Okay. And are you seeing any positive impact on reimbursement from the TPA agreements that you signed.

Bill Welch

It's early, Bryan. But, yes, we are seeing reimbursements coming in the levels that we think but these things take time. But I think that overall objective is to get the best reimbursement for our technology and to establish potentially a Medicare rate that both we and others could use as this technology goes forward.

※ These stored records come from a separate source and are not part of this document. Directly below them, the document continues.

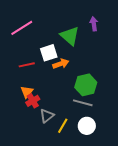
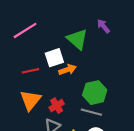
purple arrow: (94, 24) -> (103, 26), turned -32
orange triangle: (27, 92) -> (30, 100), size x1.5
red cross: (33, 101) -> (57, 106), moved

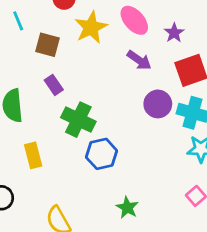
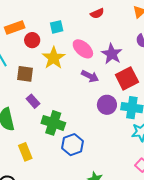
purple star: (174, 33) -> (112, 54), size x1.5

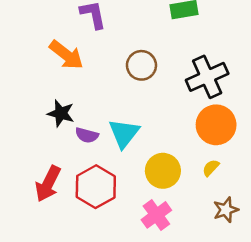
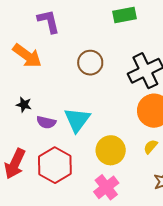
black star: (61, 113) -> (24, 105), size x0.7

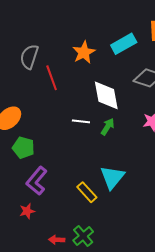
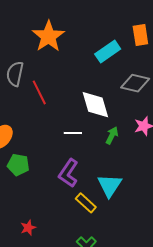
orange star: (84, 52) -> (48, 36), moved, size x1.4
green arrow: (108, 127) -> (112, 135), moved
purple L-shape: (37, 181) -> (68, 173), moved

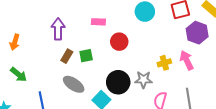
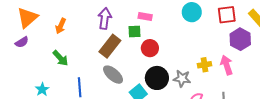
red circle: (119, 42) -> (150, 48), moved
brown rectangle: (67, 56) -> (110, 46), size x1.6
green square: (86, 56) -> (135, 31), moved

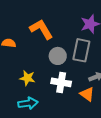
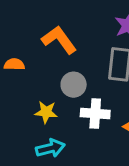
gray circle: (58, 56) -> (74, 85), moved

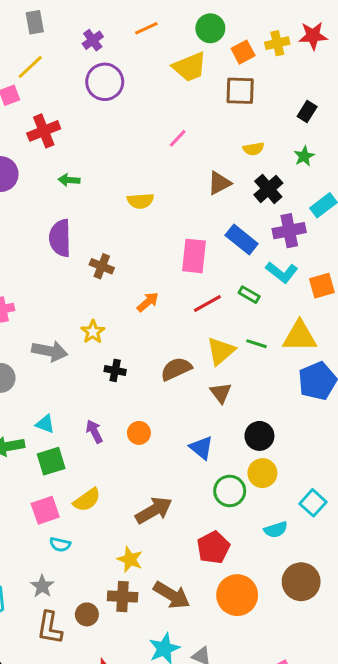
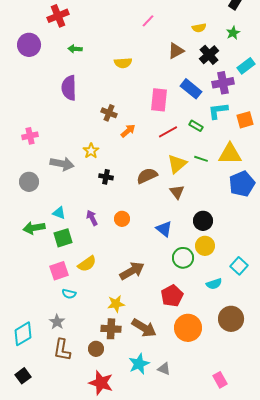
brown cross: (102, 266) -> (109, 113), moved
cyan L-shape: (282, 272) -> (218, 111), turned 135
yellow star: (130, 559) -> (116, 304), turned -30
brown circle: (87, 614) -> (96, 349), moved

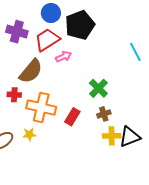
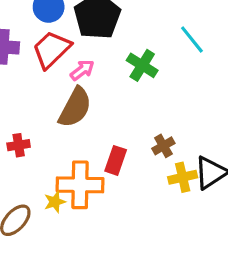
brown semicircle: (31, 71) -> (75, 107), moved
green cross: (98, 88) -> (142, 65), moved
orange cross: (41, 107) -> (80, 185), moved

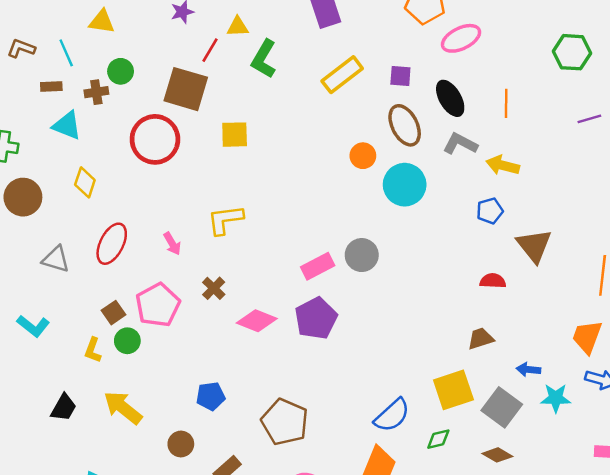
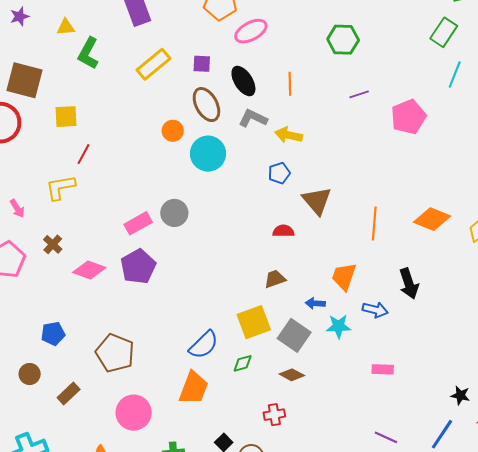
red line: (210, 50) -> (84, 154), moved
orange trapezoid: (587, 337) -> (344, 277), moved

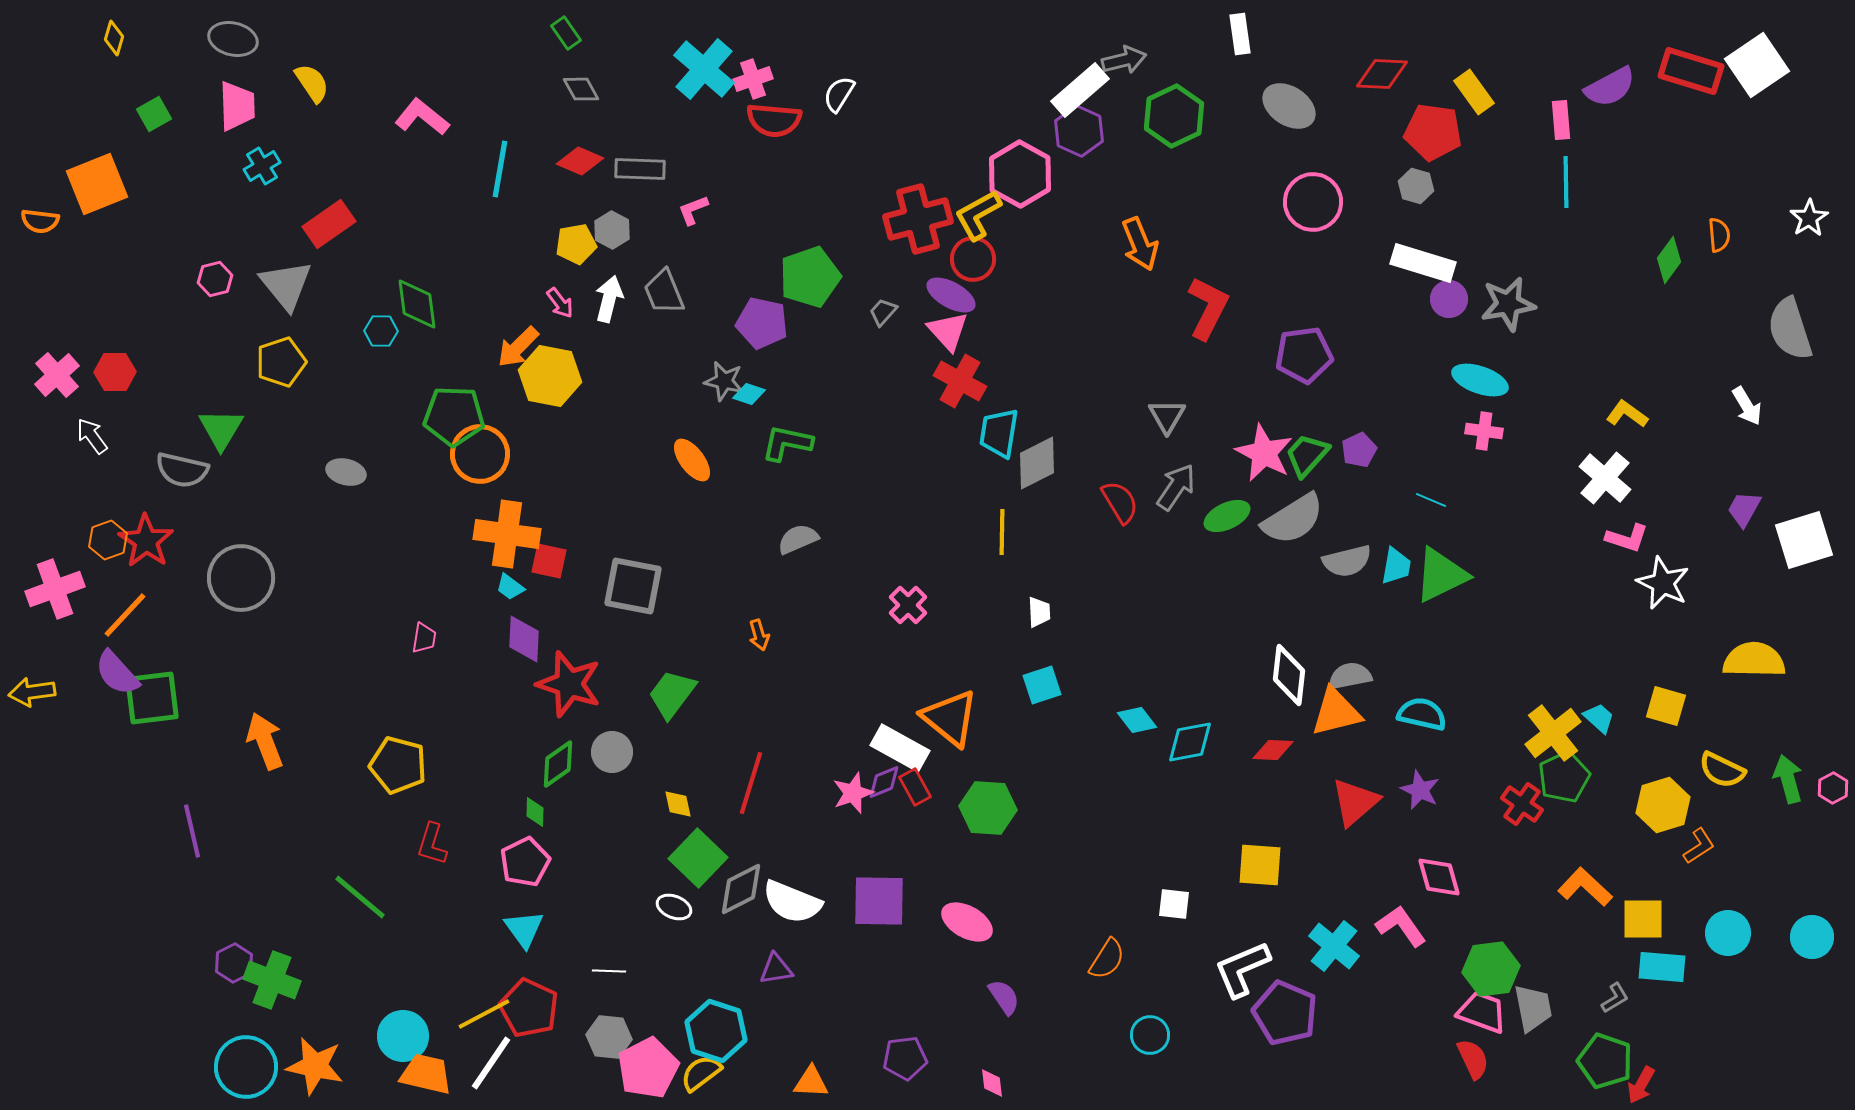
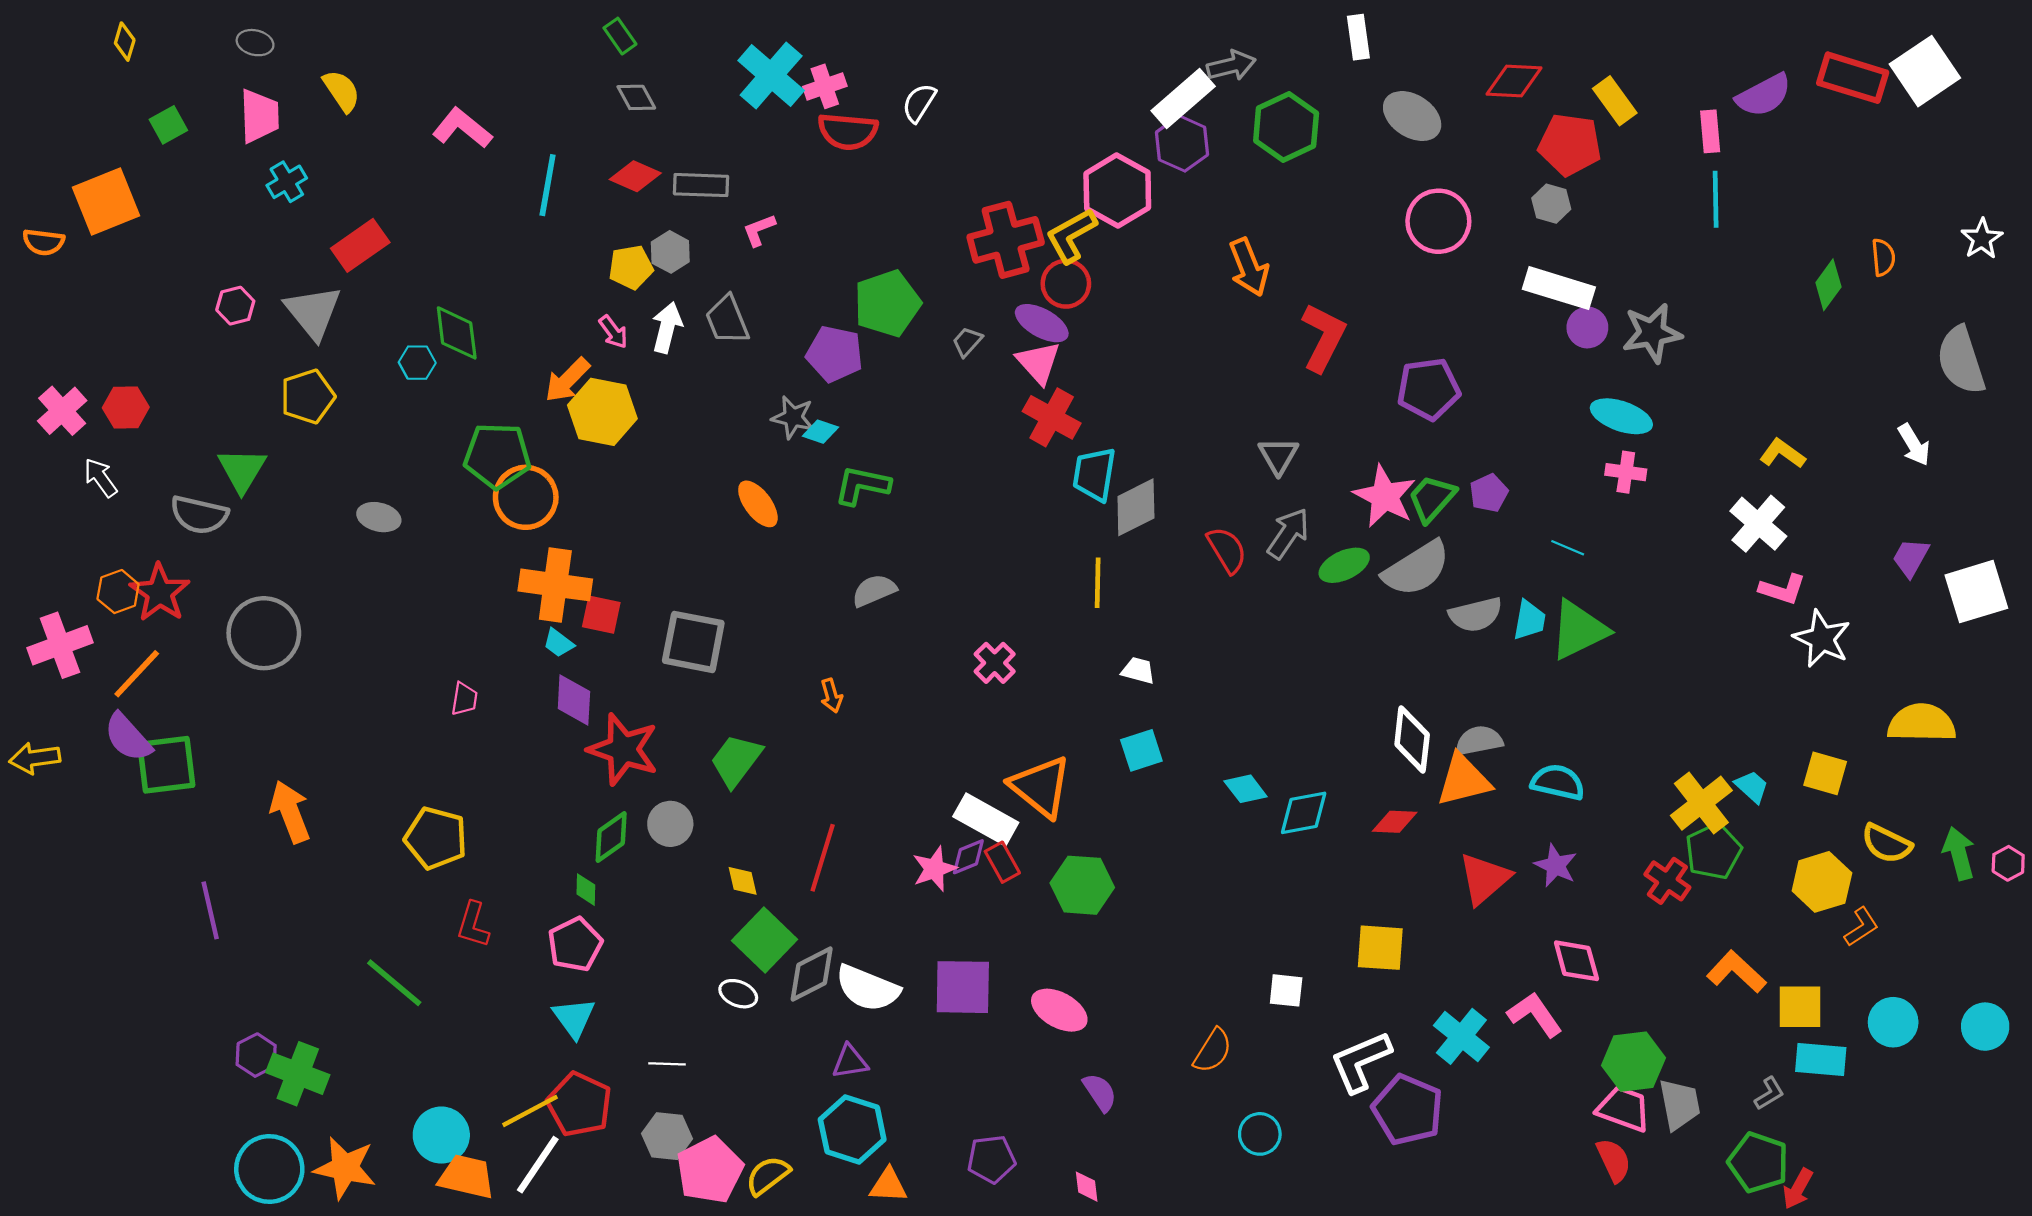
gray ellipse: (233, 39) -> (255, 43), size x0.7
white trapezoid: (1039, 612) -> (1138, 670), turned -72
cyan hexagon: (716, 1031) -> (852, 1130), moved

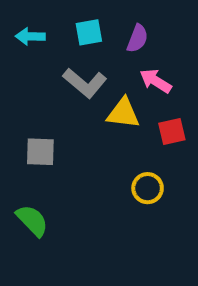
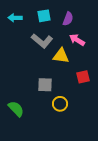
red square: (172, 131) -> (83, 77), moved
gray square: (40, 152) -> (45, 85), moved
yellow circle: (148, 188) -> (60, 104), moved

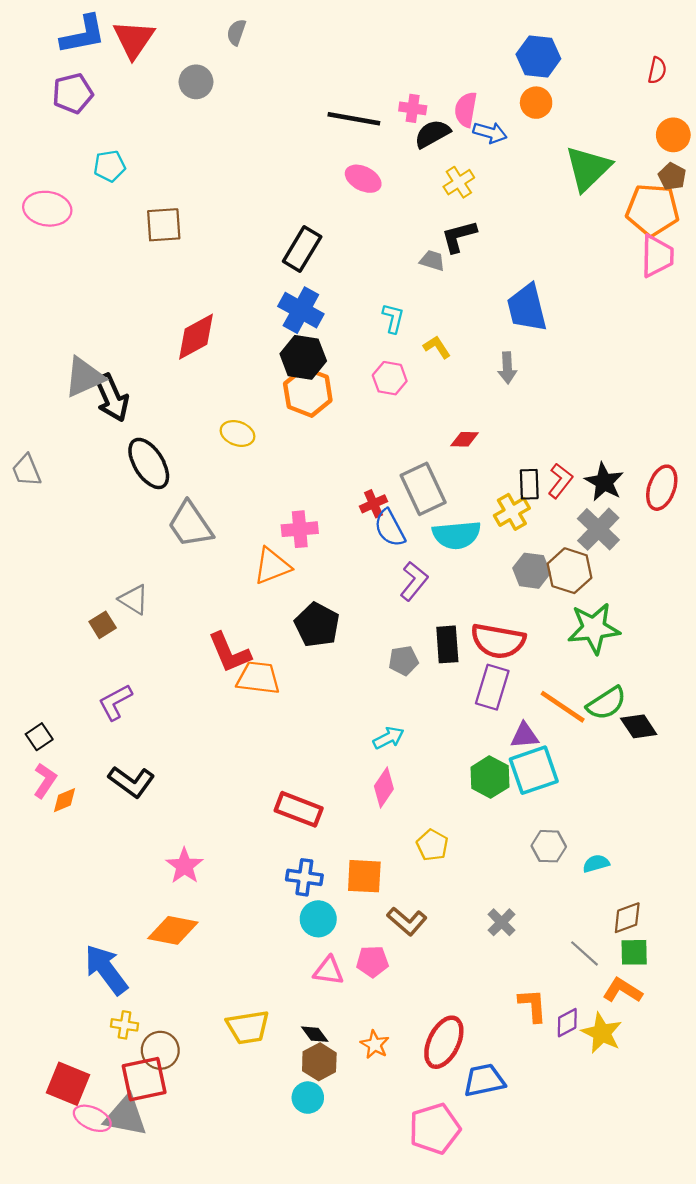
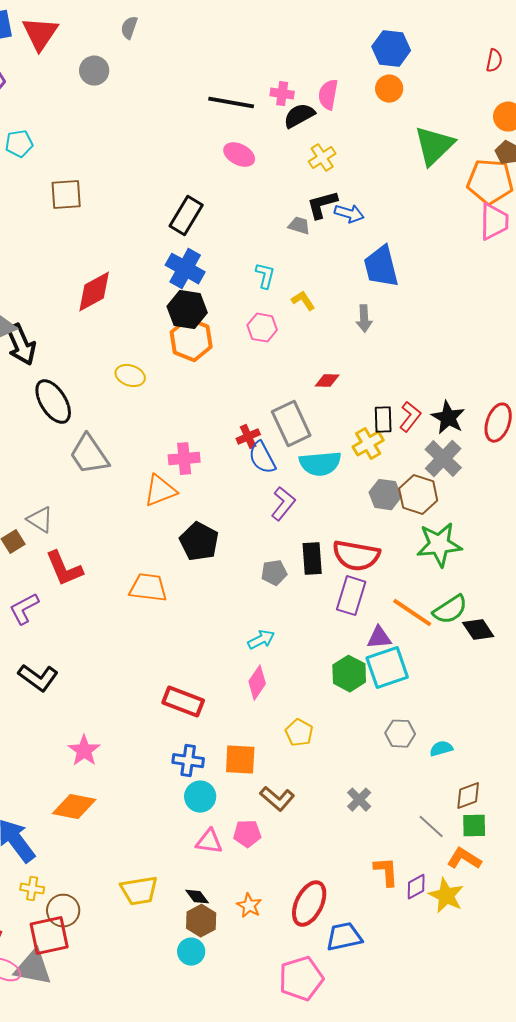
blue arrow: (490, 133) -> (349, 214), moved
red L-shape: (229, 653) -> (64, 569), moved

[Operator Instructions] Our next question comes from Sung Ji Nam of Avondale Partners. Please go ahead.

Unidentified Analyst

This is actually [Lotizio] [ph] in for Sung Ji. Thanks for taking my questions. So first in terms of reimbursement. Could you tell us kind of what your next steps are, especially with, like the significant data from AACR and ASCO? And maybe, does your strategy change in any way with the final policy on [PEMA] [ph]?

Bill Welch

Well, we haven't put out our broad universe of reimbursement strategy but I think it still remains the same. We are working to get the best value for our technology and currently using miscellaneous and adjudicating these primarily with the commercial payers and working with the commercial side. On the Medicare side, we would work to have a couple of publications, probably partner within the [indiscernible] system. We have not yet done that. I think that’s a big reason why we are driving publications this year. And we see that progress going well. In the others we are working towards health economical type studies, showing the benefit of an non-invasive technology over existing technology. I think the data will come up pretty strong just because it is a non-invasive way to get very accurate data. A lot of the goals this year, as you can see, are built around technology publications. Those would ultimately get you through reimbursement and adoption with the clinical groups.

Unidentified Analyst

Okay. Thanks. And then could you maybe give us some updates on new multi-gene panel that’s in development. Maybe like the timeline for that, next year or beyond that.

Bill Welch

Yes. That’s we are working hard. I will say that’s a corporate goal to get that out this year and we don’t see, as far as I can tell, technology, but we do see a lot of work and so hopefully it comes out this year. But that’s one of our goals and it would be a technology that can hit multiple different tumor types. And I would say it's focused on key actual markers but, again, I might point to one of the slides we have in our corporate Slide deck. Gives a little more color to that. But, internally, we are just working hard to make that happening. Anything else you might add, Mark?

Mark Erlander

No, I think that covers it.


I am showing no further questions. The conference has now concluded. Thank you for attending the presentation. You may now disconnect.